Problem statement: In the copy, leave out the pictures and repeat all records exactly.
+===+
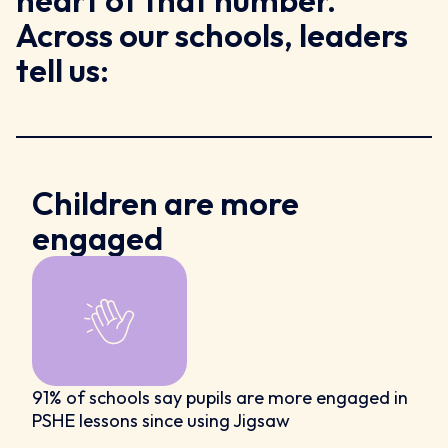
heart of that number.
Across our schools, leaders
tell us:
Children are more
engaged
91% of schools say pupils are more engaged in
PSHE lessons since using Jigsaw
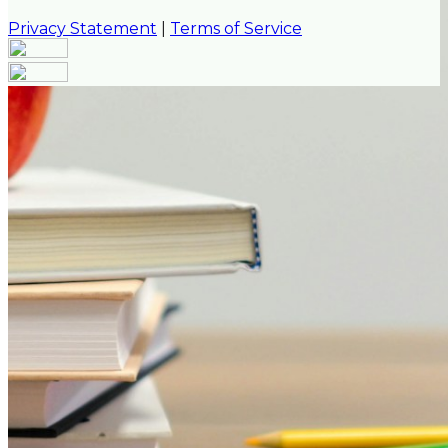
Privacy Statement
|
Terms of Service
Are you sure you want to end the selected sub-
membership? This action will set the End Date to one
day in the past.
Cancel
Confirm
Are you sure you want to delete this address?
Your address will be deleted.
Cancel
Confirm
Address cannot be deleted because of the following
linked data:
{{decisionDeleteInfo(item)}}
Close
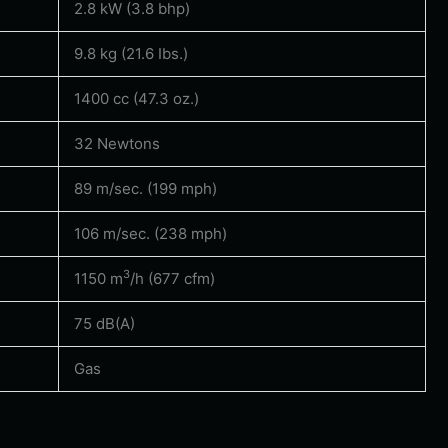
2.8 kW (3.8 bhp)
9.8 kg (21.6 Ibs.)
1400 cc (47.3 oz.)
32 Newtons
89 m/sec. (199 mph)
106 m/sec. (238 mph)
3
1150 m
/h (677 cfm)
75 dB(A)
Gas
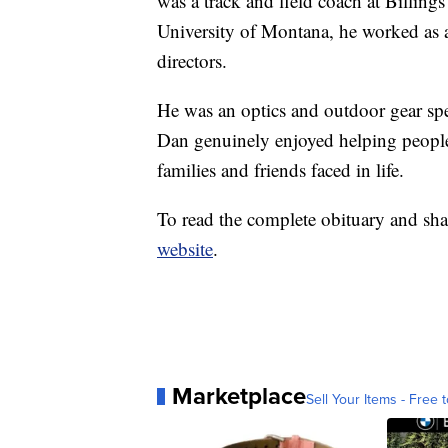
was a track and field coach at Billin
University of Montana, he worked as a
directors.
He was an optics and outdoor gear spec
Dan genuinely enjoyed helping people,
families and friends faced in life.
To read the complete obituary and sha
website
.
Marketplace
Sell Your Items - Free t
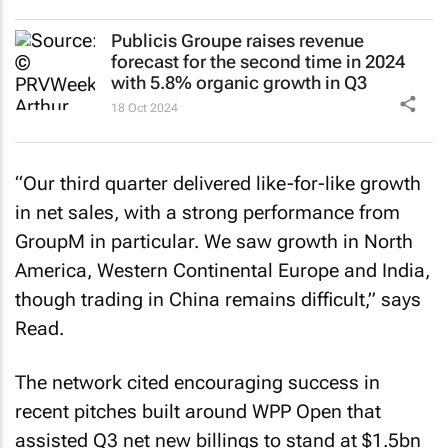
Publicis Groupe raises revenue
forecast for the second time in 2024
with 5.8% organic growth in Q3
18 Oct 2024
“Our third quarter delivered like-for-like growth
in net sales, with a strong performance from
GroupM in particular. We saw growth in North
America, Western Continental Europe and India,
though trading in China remains difficult,” says
Read.
The network cited encouraging success in
recent pitches built around WPP Open that
assisted Q3 net new billings to stand at $1.5bn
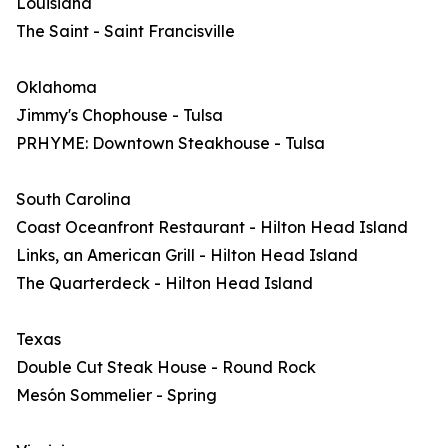
Louisiana
The Saint - Saint Francisville
Oklahoma
Jimmy's Chophouse - Tulsa
PRHYME: Downtown Steakhouse - Tulsa
South Carolina
Coast Oceanfront Restaurant - Hilton Head Island
Links, an American Grill - Hilton Head Island
The Quarterdeck - Hilton Head Island
Texas
Double Cut Steak House - Round Rock
Mesón Sommelier - Spring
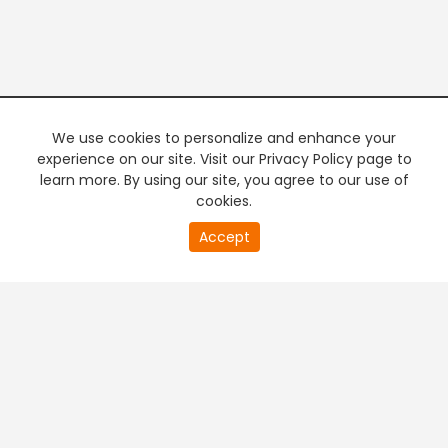
We use cookies to personalize and enhance your
experience on our site. Visit our Privacy Policy page to
learn more. By using our site, you agree to our use of
cookies.
20
Accept
second
PREMIUM TV
FREE STREAMING
of
0
second
+
Company & Policy Info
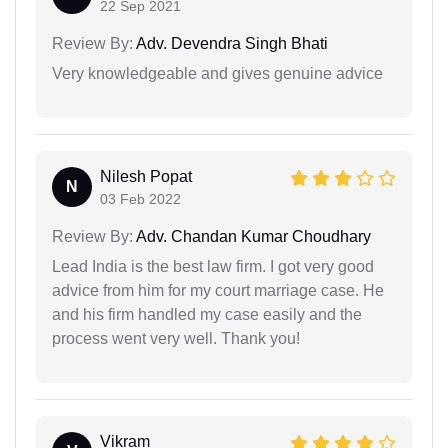
22 Sep 2021
Review By:
Adv. Devendra Singh Bhati
Very knowledgeable and gives genuine advice
Nilesh Popat
N
03 Feb 2022
Review By:
Adv. Chandan Kumar Choudhary
Lead India is the best law firm. I got very good
advice from him for my court marriage case. He
and his firm handled my case easily and the
process went very well. Thank you!
Vikram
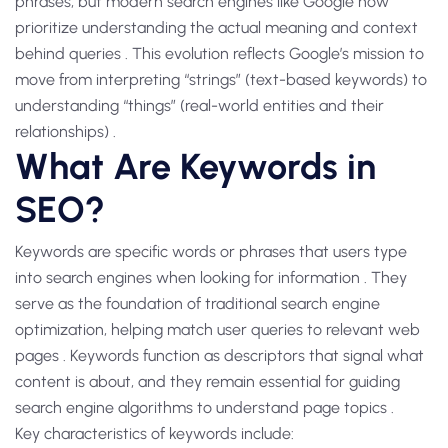
phrases, but modern search engines like Google now
prioritize understanding the actual meaning and context
behind queries . This evolution reflects Google’s mission to
move from interpreting “strings” (text-based keywords) to
understanding “things” (real-world entities and their
relationships) .
What Are Keywords in
SEO?
Keywords are specific words or phrases that users type
into search engines when looking for information . They
serve as the foundation of traditional search engine
optimization, helping match user queries to relevant web
pages . Keywords function as descriptors that signal what
content is about, and they remain essential for guiding
search engine algorithms to understand page topics .
Key characteristics of keywords include:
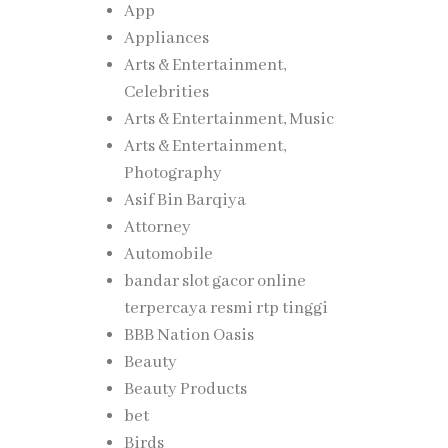
App
Appliances
Arts & Entertainment,
Celebrities
Arts & Entertainment, Music
Arts & Entertainment,
Photography
Asif Bin Barqiya
Attorney
Automobile
bandar slot gacor online
terpercaya resmi rtp tinggi
BBB Nation Oasis
Beauty
Beauty Products
bet
Birds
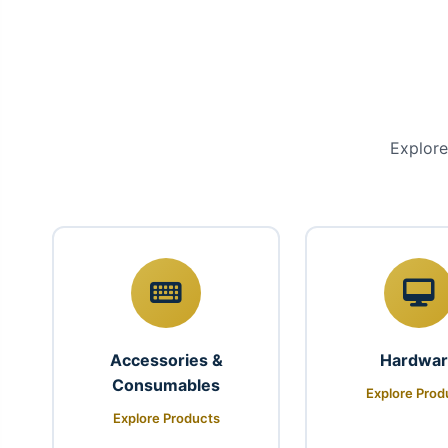
Explore
Accessories &
Hardwa
Consumables
Explore Prod
Explore Products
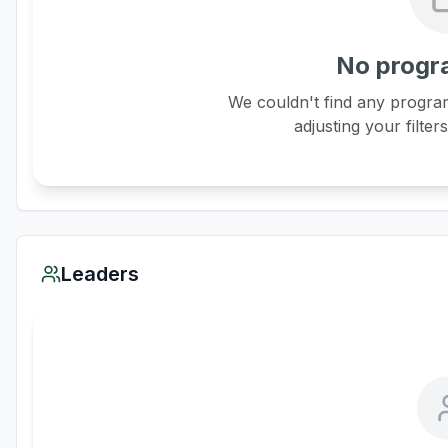
No progr
We couldn't find any program
adjusting your filter
Leaders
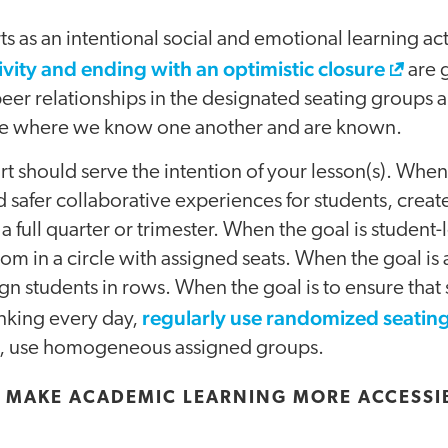
s as an intentional social and emotional learning acti
tivity and ending with an optimistic closure
are g
peer relationships in the designated seating group
place where we know one another and are known.
rt should serve the intention of your lesson(s). When 
d safer collaborative experiences for students, cre
 a full quarter or trimester. When the goal is student-
om in a circle with assigned seats. When the goal i
gn students in rows. When the goal is to ensure that 
regularly use randomized seatin
inking every day,
ion, use homogeneous assigned groups.
 MAKE ACADEMIC LEARNING MORE ACCESSIB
+===+
Your solution:
heart of that number.
Across our schools, leaders
tell us:
Children are more
engaged
91% of schools say pupils are more engaged in
PSHE lessons since using Jigsaw
Privacy Statement
|
Terms of Service
Are you sure you want to end the selected sub-
membership? This action will set the End Date to one
day in the past.
Cancel
Confirm
Are you sure you want to delete this address?
Your address will be deleted.
Cancel
Confirm
Address cannot be deleted because of the following
linked data:
{{decisionDeleteInfo(item)}}
Close
2.8 kW (3.8 bhp)
9.8 kg (21.6 Ibs.)
1400 cc (47.3 oz.)
32 Newtons
89 m/sec. (199 mph)
106 m/sec. (238 mph)
3
1150 m
/h (677 cfm)
75 dB(A)
Gas
was a track and field coach at Billin
University of Montana, he worked as a
directors.
He was an optics and outdoor gear spec
Dan genuinely enjoyed helping people,
families and friends faced in life.
To read the complete obituary and sha
website
.
Marketplace
Sell Your Items - Free t
Publicis Groupe raises revenue
forecast for the second time in 2024
with 5.8% organic growth in Q3
18 Oct 2024
“Our third quarter delivered like-for-like growth
in net sales, with a strong performance from
GroupM in particular. We saw growth in North
America, Western Continental Europe and India,
though trading in China remains difficult,” says
Read.
The network cited encouraging success in
recent pitches built around WPP Open that
assisted Q3 net new billings to stand at $1.5bn
Louisiana
The Saint - Saint Francisville
Oklahoma
Jimmy's Chophouse - Tulsa
PRHYME: Downtown Steakhouse - Tulsa
South Carolina
Coast Oceanfront Restaurant - Hilton Head Island
Links, an American Grill - Hilton Head Island
The Quarterdeck - Hilton Head Island
Texas
Double Cut Steak House - Round Rock
Mesón Sommelier - Spring
We use cookies to personalize and enhance your
experience on our site. Visit our Privacy Policy page to
learn more. By using our site, you agree to our use of
cookies.
20
Accept
second
PREMIUM TV
FREE STREAMING
of
0
second
+
Company & Policy Info
22 Sep 2021
Review By:
Adv. Devendra Singh Bhati
Very knowledgeable and gives genuine advice
Nilesh Popat
N
03 Feb 2022
Review By:
Adv. Chandan Kumar Choudhary
Lead India is the best law firm. I got very good
advice from him for my court marriage case. He
and his firm handled my case easily and the
process went very well. Thank you!
Vikram
phrases, but modern search engines like Google now
prioritize understanding the actual meaning and context
behind queries . This evolution reflects Google’s mission to
move from interpreting “strings” (text-based keywords) to
understanding “things” (real-world entities and their
relationships) .
What Are Keywords in
SEO?
Keywords are specific words or phrases that users type
into search engines when looking for information . They
serve as the foundation of traditional search engine
optimization, helping match user queries to relevant web
pages . Keywords function as descriptors that signal what
content is about, and they remain essential for guiding
search engine algorithms to understand page topics .
Key characteristics of keywords include:
App
Appliances
Arts & Entertainment,
Celebrities
Arts & Entertainment, Music
Arts & Entertainment,
Photography
Asif Bin Barqiya
Attorney
Automobile
bandar slot gacor online
terpercaya resmi rtp tinggi
BBB Nation Oasis
Beauty
Beauty Products
bet
Birds
Explore
Accessories &
Hardwa
Consumables
Explore Prod
Explore Products
No progr
We couldn't find any program
adjusting your filter
Leaders
s as an intentional social and emotional learning acti
tivity and ending with an optimistic closure
are g
peer relationships in the designated seating group
place where we know one another and are known.
rt should serve the intention of your lesson(s). When 
d safer collaborative experiences for students, cre
 a full quarter or trimester. When the goal is student-
om in a circle with assigned seats. When the goal i
gn students in rows. When the goal is to ensure that 
regularly use randomized seatin
inking every day,
ion, use homogeneous assigned groups.
 MAKE ACADEMIC LEARNING MORE ACCESSIB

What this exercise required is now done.